“In our roles as theology professors we can no longer remain silent,” began 144 leading Catholic theologians from Germany, Switzerland and Austria in a bluntly frank open letter to the Roman Catholic hierarchy….
Among other demands, the statement calls for ending celibacy requirements for priests, opening the priesthood to women, and in general introducing significantly more democracy into the church’s structures in the German-speaking world and beyond. “We feel that we have the responsibility to contribute to an authentic new beginning,” the theologians continue, referring to the “unparalleled crisis year of 2010.”
If you read the document itself (now online, and collecting additional signatures) it's quite remarkable. (My emphases.)
The appeal for an open dialogue on structures of power and communication, on the form of ecclesial office, and on the participation of the faithful in taking responsibility, on morality and sexuality have awakened expectations, but also fears.
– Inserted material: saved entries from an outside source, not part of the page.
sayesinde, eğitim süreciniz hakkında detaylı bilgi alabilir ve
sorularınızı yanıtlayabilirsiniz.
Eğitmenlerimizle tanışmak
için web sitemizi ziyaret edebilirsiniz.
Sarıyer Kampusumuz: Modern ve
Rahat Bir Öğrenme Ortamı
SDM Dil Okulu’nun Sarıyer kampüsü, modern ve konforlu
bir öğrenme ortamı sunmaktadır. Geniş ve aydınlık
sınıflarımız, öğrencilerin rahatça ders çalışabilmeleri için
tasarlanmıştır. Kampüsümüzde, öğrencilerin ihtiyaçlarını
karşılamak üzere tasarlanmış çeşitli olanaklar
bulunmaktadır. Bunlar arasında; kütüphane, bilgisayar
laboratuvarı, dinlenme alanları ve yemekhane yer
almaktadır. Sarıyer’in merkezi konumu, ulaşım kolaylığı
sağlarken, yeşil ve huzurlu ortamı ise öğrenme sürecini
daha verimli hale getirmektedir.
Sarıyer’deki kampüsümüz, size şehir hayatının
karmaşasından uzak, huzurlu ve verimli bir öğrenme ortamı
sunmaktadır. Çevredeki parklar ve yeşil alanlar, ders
Could it happen that what might be the last chance for a departure from paralysis and resignation be missed by sitting out or minimizing the crisis? ….
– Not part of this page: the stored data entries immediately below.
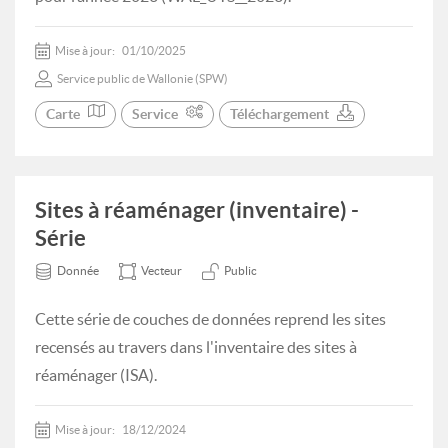
Mise à jour:
01/10/2025
Service public de Wallonie (SPW)
Carte
Service
Téléchargement
Sites à réaménager (inventaire) -
Série
Donnée
Vecteur
Public
Cette série de couches de données reprend les sites
recensés au travers dans l'inventaire des sites à
réaménager (ISA).
Mise à jour:
18/12/2024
In the past year, more Christians than ever before have left the Catholic Church. …The Church must understand these signs and must itself depart from ossified structures in order to recover new vitality and credibility….
The faithful stay away when they are not trusted to share responsibility and to participate in more democratic structures in the leadership of their parish communities. Ministry within the Church must serve the life of the communities – not the other way around. The Church also needs married priests and women in ordained ministry….
The Church’s esteem for marriage and for the unmarried form of life goes without saying. But this does not require the exclusion of people who responsibly live out love, faithfulness, and mutual care in same-sex partnerships or in a remarriage after divorce….
The Church cannot preach reconciliation with God if it does not create by its own actions the conditions for reconciliation with those whom the Church has wronged: by violence, by withholding law, by turning the biblical message of freedom into a rigorous morality without mercy…..
Through a free and fair exchange of arguments solutions have to be sought that lead the Church out of its crippling preoccupation with itself.
What about the response to it? The National Catholic Reporter tells us,
The German bishops welcome the contribution of the theologians to dialogue about the future of the church, said a Feb. 4 statement released by Jesuit Fr. Hans Langendörfer, secretary of the German bishops’ conference….
He noted that several issues raised in the letter are in “tension” with core church theology and teaching and these will “require urgent further clarification.”….. Auxiliary Bishop Hans-Jochen Jaschke of Hamburg, Germany, spoke out sharply against any attempt to apply pressure on the Catholic church from outside of its structures. Bishop Franz-Peter Tebartz-van Elst of Limburg, Germany, argued for maintaining the celibacy requirement as it uniquely binds priests to Christ.
And the Pope apparently also proposes increased monitoring of theologians, tightening up the party line for his smaller, purer church:
The Pope also commented on the fact that the participants have begun a revision of the Apostolic Constitution "Sapientia christiana" on ecclesiastical universities and faculties. "One sector meriting particular attention is that of theology", he said. "It is vital for theology to remain closely linked to individual and community prayer, especially liturgical prayer…. To reach these goals, particular attention must be paid to the education of directors and formators, not only from a professional, but also from a religious and spiritual standpoint so that, through coherent lifestyle and personal involvement, the presence of Christian educators may become an expression of love and a witness of truth".Can a night of the long knives be far behind?
Still, knowing (as I'm sure you do) many fine Roman Catholics, I'm glad to see the pushback moving up the ranks.